Pentingnya orientasi pilihan seperti itu kemudian justru "dikudeta" secara parsial oleh Peraturan Pemerintah Nomor 24 Tahun 2018 tentang Pelayanan Perizinan Berusaha Terintegrasi secara Elektronik atau Online Single Submission (OSS). Ini pada akhirnya merendahkan berbagai peraturan setingkat undang-undang di atasnya.
Undang-Undang Administrasi Pemerintahan, sebagai lex generalis, memang seharusnya lebih dulu dibuat atau,-jika tidak demikian,-kehadirannya harus mampu memaksa berbagai undang-undang sektoral (lex specialis) atau produk legislasi lain yang berkaitan dengannya untuk tetap seirama dan senapas dengan maksud dan tujuannya, yakni sebagai landasan dasar setiap keputusan/tindakan administrasi pemerintahan.
Usul pembuatan omnibus law di bidang hukum administrasi (umum) atau terkait dengan bidang ini, selain sebagai kesempatan merapikan berbagai peraturan yang tumpang-tindih dan mengandung konflik, dapat digunakan sebagai momentum revitalisasi kitab Undang-Undang Hukum Administrasi Umum yang sekarang, yakni Undang-Undang Administrasi Pemerintahan.
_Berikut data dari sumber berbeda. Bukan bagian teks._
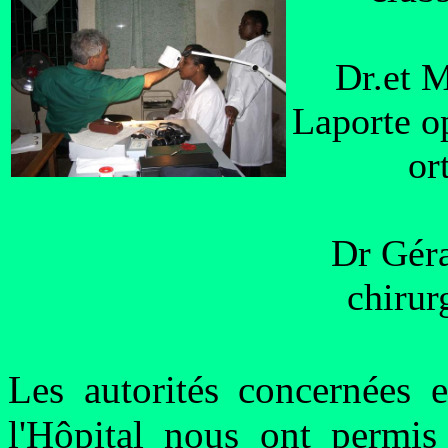
Dr.et 
Laporte o
or
Dr Gér
chirur
Les autorités concernées e
l'Hôpital nous ont permis 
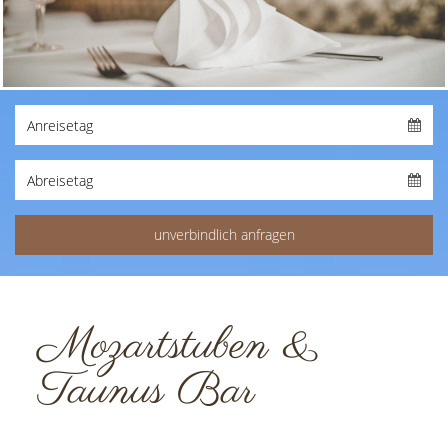
Mozartstuben &
Taunus Bar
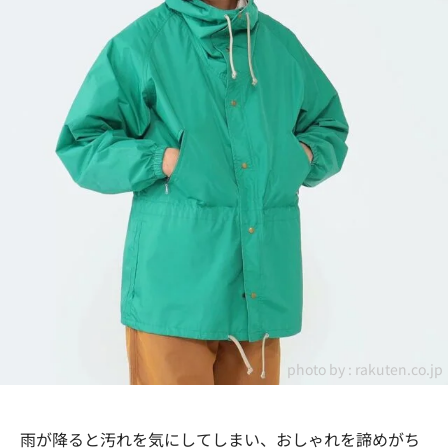
photo by :
rakuten.co.jp
雨が降ると汚れを気にしてしまい、おしゃれを諦めがち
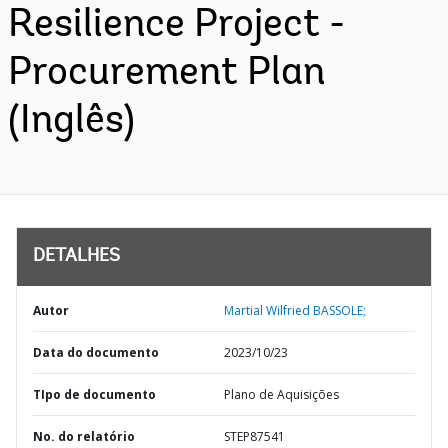
Resilience Project -
Procurement Plan
(Inglês)
DETALHES
Autor
Martial Wilfried BASSOLE;
Data do documento
2023/10/23
TIpo de documento
Plano de Aquisições
No. do relatório
STEP87541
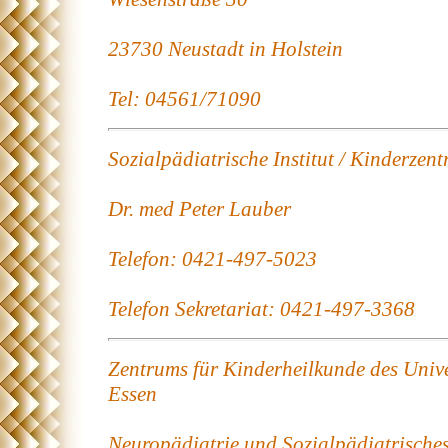
23730 Neustadt in Holstein
Tel: 04561/71090
Sozialpädiatrische Institut / Kinderze
Dr. med Peter Lauber
Telefon: 0421-497-5023
Telefon Sekretariat: 0421-497-3368
Zentrums für Kinderheilkunde des Unive
Essen
Neuropädiatrie und Sozialpädiatrische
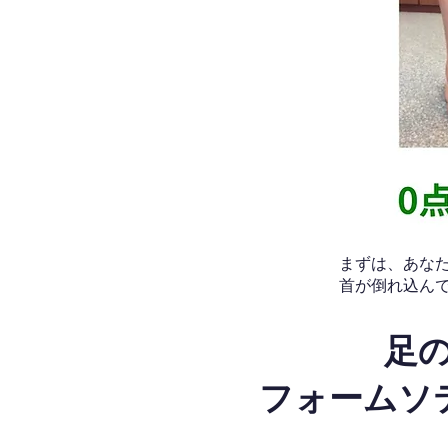
​まずは、あ
首が倒れ込ん
足
フォームソ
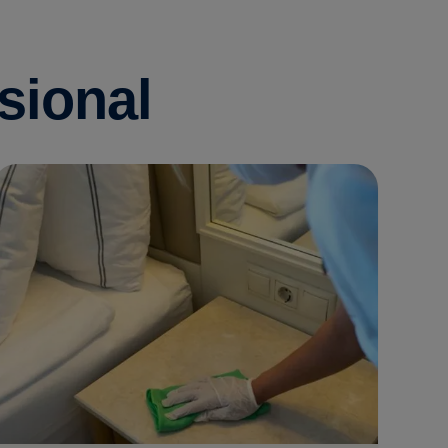
sional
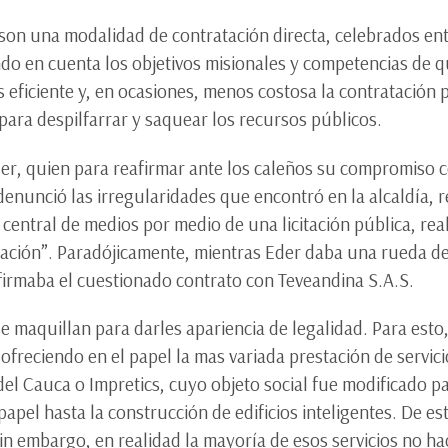
 son una modalidad de contratación directa, celebrados ent
endo en cuenta los objetivos misionales y competencias de q
 eficiente y, en ocasiones, menos costosa la contratación 
para despilfarrar y saquear los recursos públicos.
der, quien para reafirmar ante los caleños su compromiso 
denunció las irregularidades que encontró en la alcaldía, 
 central de medios por medio de una licitación pública, re
ación”. Paradójicamente, mientras Eder daba una rueda de
firmaba el cuestionado contrato con Teveandina S.A.S.
e maquillan para darles apariencia de legalidad. Para esto,
 ofreciendo en el papel la mas variada prestación de servi
el Cauca o Impretics, cuyo objeto social fue modificado par
papel hasta la construcción de edificios inteligentes. De e
sin embargo, en realidad la mayoría de esos servicios no ha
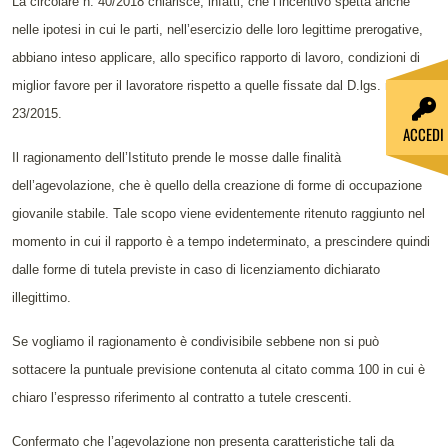
La circolare n. 40/2018 chiarisce, infatti, che l’incentivo spetta anche
nelle ipotesi in cui le parti, nell’esercizio delle loro legittime prerogative,
abbiano inteso applicare, allo specifico rapporto di lavoro, condizioni di
miglior favore per il lavoratore rispetto a quelle fissate dal D.lgs. n.
23/2015.
ACCEDI
Il ragionamento dell’Istituto prende le mosse dalle finalità
dell’agevolazione, che è quello della creazione di forme di occupazione
giovanile stabile. Tale scopo viene evidentemente ritenuto raggiunto nel
momento in cui il rapporto è a tempo indeterminato, a prescindere quindi
dalle forme di tutela previste in caso di licenziamento dichiarato
illegittimo.
Se vogliamo il ragionamento è condivisibile sebbene non si può
sottacere la puntuale previsione contenuta al citato comma 100 in cui è
chiaro l’espresso riferimento al contratto a tutele crescenti.
Confermato che l’agevolazione non presenta caratteristiche tali da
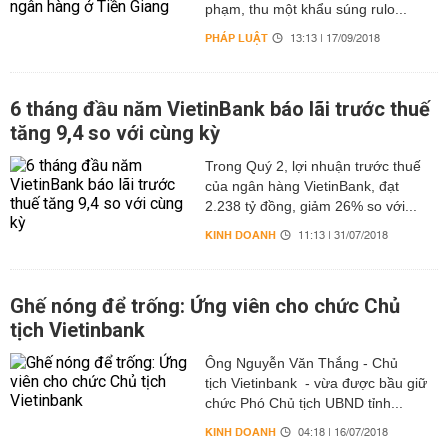
phạm, thu một khẩu súng rulo...
PHÁP LUẬT
13:13 | 17/09/2018
6 tháng đầu năm VietinBank báo lãi trước thuế
tăng 9,4 so với cùng kỳ
Trong Quý 2, lợi nhuận trước thuế
của ngân hàng VietinBank, đạt
2.238 tỷ đồng, giảm 26% so với...
KINH DOANH
11:13 | 31/07/2018
Ghế nóng để trống: Ứng viên cho chức Chủ
tịch Vietinbank
Ông Nguyễn Văn Thắng - Chủ
tịch Vietinbank - vừa được bầu giữ
chức Phó Chủ tịch UBND tỉnh...
KINH DOANH
04:18 | 16/07/2018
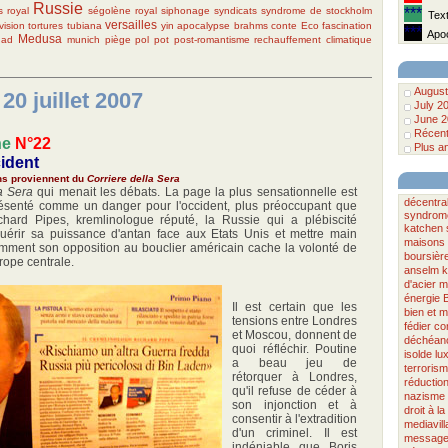
Russie
s
royal
ségolène royal
siphonage
syndicats
syndrome de stockholm
***
Text
versailles
vision
tortures
tubiana
yin
apocalypse
brahms
conte
Eco
fascination
***
Apoc
Medusa
had
munich
piège
pol pot
post-romantisme
rechauffement climatique
August
20 juillet 2007
July 2
June 2
Récent
ne
N°22
Plus a
ident
ons proviennent du
Corriere della Sera
la Sera
qui menait les débats. La page la plus sensationnelle est
décentral
ésenté comme un danger pour l'occident, plus préoccupant que
syndrome
hard Pipes, kremlinologue réputé, la Russie qui a plébiscité
katchen
quérir sa puissance d'antan face aux Etats Unis et mettre main
maisons
amment son opposition au bouclier américain cache la volonté de
boursièr
rope centrale.
anselm k
d'acier
m
énergie
Il est certain que les
bien et m
tensions entre Londres
fédier
co
et Moscou, donnent de
déchéan
quoi réfléchir. Poutine
isolde
lu
a beau jeu de
terroris
rétorquer à Londres,
réductio
qu'il refuse de céder à
nazisme
son injonction et à
droit à l
consentir à l'extradition
mediavill
d'un criminel. Il est
message
indéniable que Boris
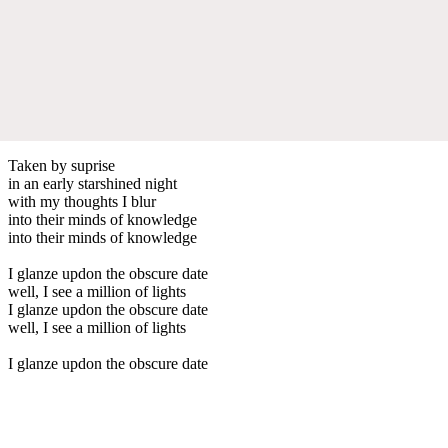
Taken by suprise
in an early starshined night
with my thoughts I blur
into their minds of knowledge
into their minds of knowledge
I glanze updon the obscure date
well, I see a million of lights
I glanze updon the obscure date
well, I see a million of lights
I glanze updon the obscure date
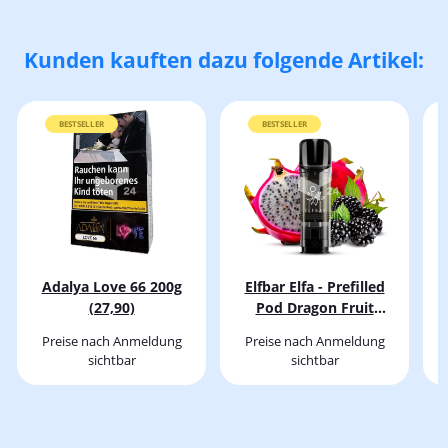
Kunden kauften dazu folgende Artikel:
BESTSELLER
BESTSELLER
Adalya Love 66 200g
Elfbar Elfa - Prefilled
(27,90)
Pod Dragon Fruit
Blackberry
Preise nach Anmeldung
Preise nach Anmeldung
sichtbar
sichtbar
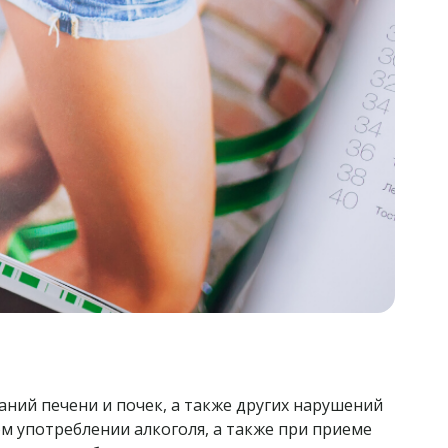
ний печени и почек, а также других нарушений
 употреблении алкоголя, а также при приеме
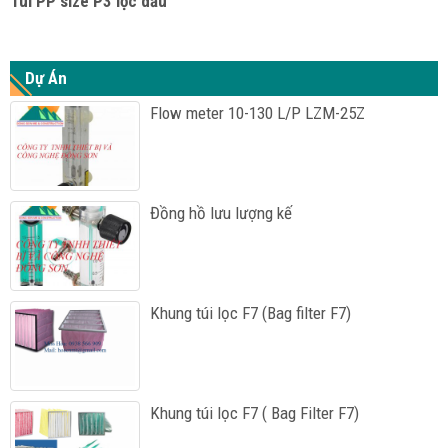
Túi PP size P3 lọc dầu
Dự Án
Flow meter 10-130 L/P LZM-25Z
Đồng hồ lưu lượng kế
Khung túi lọc F7 (Bag filter F7)
Khung túi lọc F7 ( Bag Filter F7)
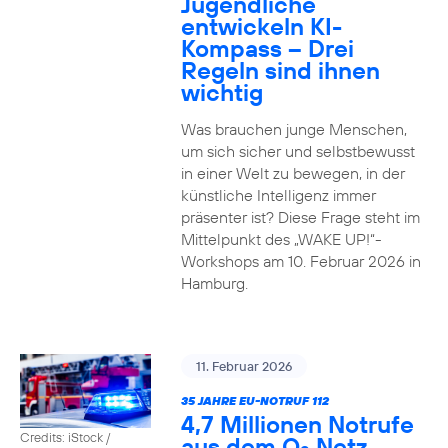
Jugendliche
entwickeln KI-
Kompass – Drei
Regeln sind ihnen
wichtig
Was brauchen junge Menschen,
um sich sicher und selbstbewusst
in einer Welt zu bewegen, in der
künstliche Intelligenz immer
präsenter ist? Diese Frage steht im
Mittelpunkt des „WAKE UP!“-
Workshops am 10. Februar 2026 in
Hamburg.
11. Februar 2026
35 JAHRE EU-NOTRUF 112
4,7 Millionen Notrufe
Credits: iStock /
aus dem O
Netz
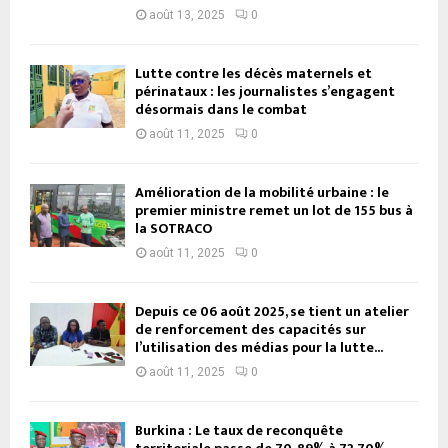
août 13, 2025
0
Lutte contre les décès maternels et
périnataux : les journalistes s’engagent
désormais dans le combat
août 11, 2025
0
Amélioration de la mobilité urbaine : le
premier ministre remet un lot de 155 bus à
la SOTRACO
août 11, 2025
0
Depuis ce 06 août 2025, se tient un atelier
de renforcement des capacités sur
l’utilisation des médias pour la lutte...
août 11, 2025
0
Burkina : Le taux de reconquête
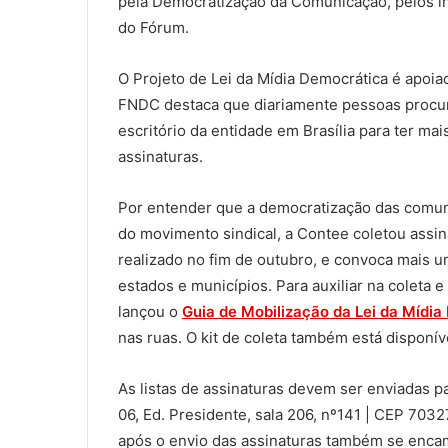
pela Democratização da Comunicação, pelos i
do Fórum.
O Projeto de Lei da Mídia Democrática é apoia
FNDC destaca que diariamente pessoas procura
escritório da entidade em Brasília para ter mai
assinaturas.
Por entender que a democratização das comuni
do movimento sindical, a Contee coletou assin
realizado no fim de outubro, e convoca mais u
estados e municípios. Para auxiliar na coleta 
lançou o
Guia de Mobilização da Lei da Mídi
nas ruas. O kit de coleta também está disponí
As listas de assinaturas devem ser enviadas 
06, Ed. Presidente, sala 206, nº141 | CEP 70
após o envio das assinaturas também se enca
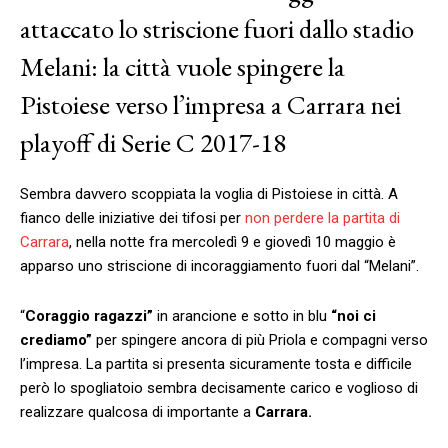
attaccato lo striscione fuori dallo stadio
Melani: la città vuole spingere la
Pistoiese verso l’impresa a Carrara nei
playoff di Serie C 2017-18
Sembra davvero scoppiata la voglia di Pistoiese in città. A
fianco delle iniziative dei tifosi per
non perdere la partita di
Carrara
, nella notte fra mercoledì 9 e giovedì 10 maggio è
apparso uno striscione di incoraggiamento fuori dal “Melani”.
“
Coraggio ragazzi”
in arancione e sotto in blu
“noi ci
crediamo”
per spingere ancora di più Priola e compagni verso
l’impresa. La partita si presenta sicuramente tosta e difficile
però lo spogliatoio sembra decisamente carico e voglioso di
realizzare qualcosa di importante a
Carrara.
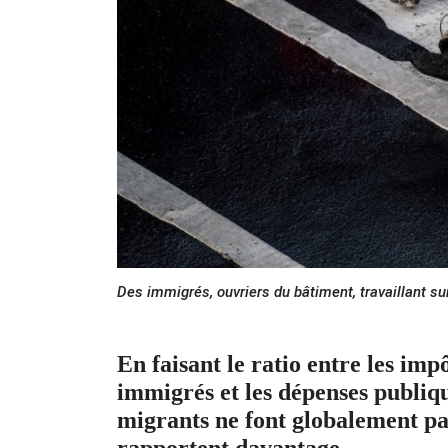
Des immigrés, ouvriers du bâtiment, travaillant s
En faisant le ratio entre les impô
immigrés et les dépenses publiq
migrants ne font globalement pas
rapportent davantage.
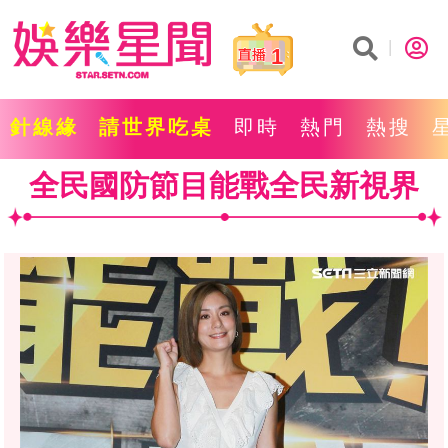
1
針線緣
請世界吃桌
即時
熱門
熱搜
全民國防節目能戰全民新視界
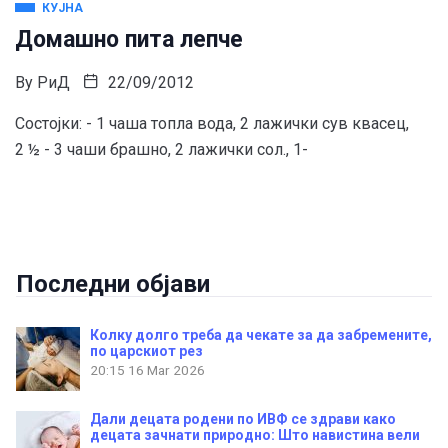
КУЈНА
Домашно пита лепче
By
РиД
22/09/2012
Состојки: - 1 чаша топла вода, 2 лажички сув квасец,
2 ½ - 3 чаши брашно, 2 лажички сол., 1-
Последни објави
Колку долго треба да чекате за да забремените,
по царскиот рез
20:15
16 Mar 2026
Дали децата родени по ИВФ се здрави како
децата зачнати природно: Што навистина вели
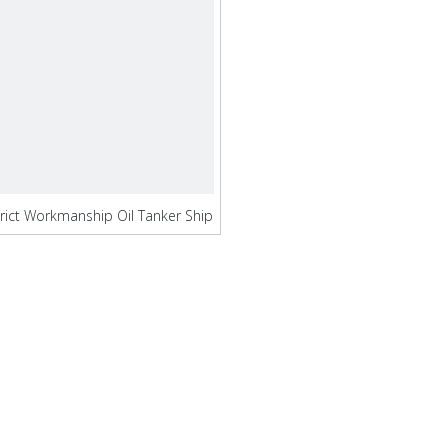
trict Workmanship Oil Tanker Ship
myytävänä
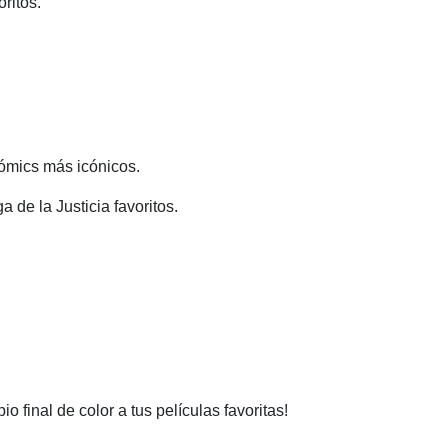
ritos.
cómics más icónicos.
de la Justicia favoritos.
final de color a tus películas favoritas!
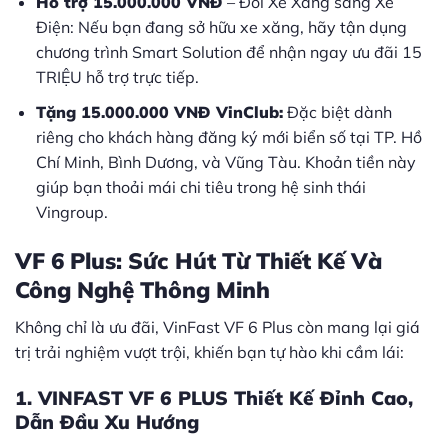
Hỗ trợ 15.000.000 VNĐ
– Đổi Xe Xăng sang Xe
Điện: Nếu bạn đang sở hữu xe xăng, hãy tận dụng
chương trình Smart Solution để nhận ngay ưu đãi 15
TRIỆU hỗ trợ trực tiếp.
Tặng 15.000.000 VNĐ VinClub:
Đặc biệt dành
riêng cho khách hàng đăng ký mới biển số tại TP. Hồ
Chí Minh, Bình Dương, và Vũng Tàu. Khoản tiền này
giúp bạn thoải mái chi tiêu trong hệ sinh thái
Vingroup.
VF 6 Plus: Sức Hút Từ Thiết Kế Và
Công Nghệ Thông Minh
Không chỉ là ưu đãi, VinFast VF 6 Plus còn mang lại giá
trị trải nghiệm vượt trội, khiến bạn tự hào khi cầm lái:
1. VINFAST VF 6 PLUS Thiết Kế Đỉnh Cao,
Dẫn Đầu Xu Hướng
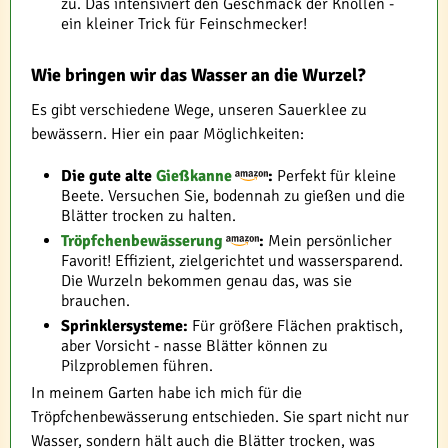
zu. Das intensiviert den Geschmack der Knollen -
ein kleiner Trick für Feinschmecker!
Wie bringen wir das Wasser an die Wurzel?
Es gibt verschiedene Wege, unseren Sauerklee zu
bewässern. Hier ein paar Möglichkeiten:
Die gute alte
Gießkanne
:
Perfekt für kleine
Beete. Versuchen Sie, bodennah zu gießen und die
Blätter trocken zu halten.
Tröpfchenbewässerung
:
Mein persönlicher
Favorit! Effizient, zielgerichtet und wassersparend.
Die Wurzeln bekommen genau das, was sie
brauchen.
Sprinklersysteme:
Für größere Flächen praktisch,
aber Vorsicht - nasse Blätter können zu
Pilzproblemen führen.
In meinem Garten habe ich mich für die
Tröpfchenbewässerung entschieden. Sie spart nicht nur
Wasser, sondern hält auch die Blätter trocken, was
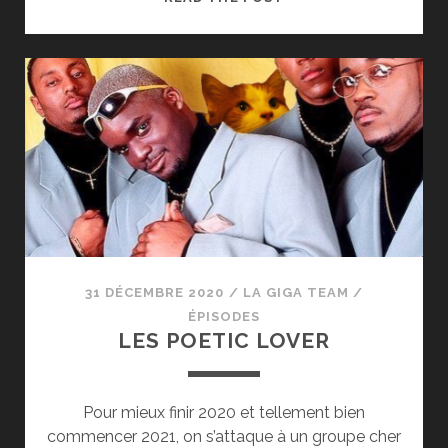
FRANCOPHONIE
A
L’EUROVISION
31 DÉCEMBRE 2020
/
LA GIGA TEAM
/
ÉPISODES
LES POETIC LOVER
Pour mieux finir 2020 et tellement bien
commencer 2021, on s’attaque à un groupe cher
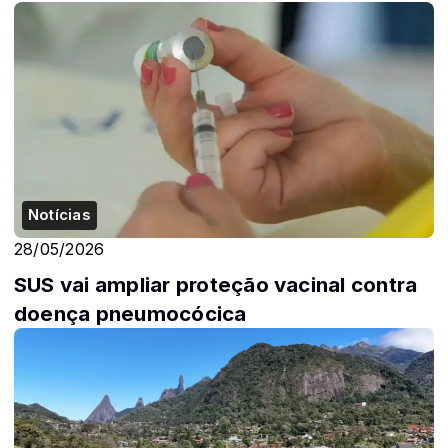
Notícias
28/05/2026
SUS vai ampliar proteção vacinal contra
doença pneumocócica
Tantangan terbesar kebijakan omnibus law kemudian adalah bagaimana mengidentifikasi dan mengharmoniskan kompleksitas berbagai undang-undang sektoral yang kurang selaras (misalnya Undang-Undang Pelayanan Publik, Undang-Undang Ombudsman, dsb) atau tidak koheren dengan undang-undang induk.
Ini belum termasuk bagaimana memposisikan relevansi aneka produk hukum lain terkait atau tidak dengan Undang-Undang Administrasi Pemerintahan. Contohnya, dalam skala tertentu, Undang-Undang Administrasi Pemerintahan merupakan hukum material bagi Undang-Undang Peradilan Tata Usaha Negara. Terkait tapi terpisah. Kategori legislasi dan regulasi seperti ini tersebar luas dan membentuk irisan dan/atau himpunan legal matriks dalam spektrum multi-universe.
Pendek kata, pemetaan belantara legislasi dan regulasi seperti itu tentu tidak akan mudah dilakukan dan secara singkat dapat dilaksanakan. Apalagi berbagai pemangku kepentingan terkait harus dilibatkan, seperti akademikus, praktisi, dan masyarakat sipil. Kisah sukses harmonisasi secara bertahap dan berkelanjutan adalah Algemene wet bestuursrecht atau Undang-Undang Hukum Administrasi Umum di Belanda pada 1998 dan 2009. Ini merupakan inspirasi dalam menyiasati kebutuhan konsistensi dengan kelenturan suatu undang-undang.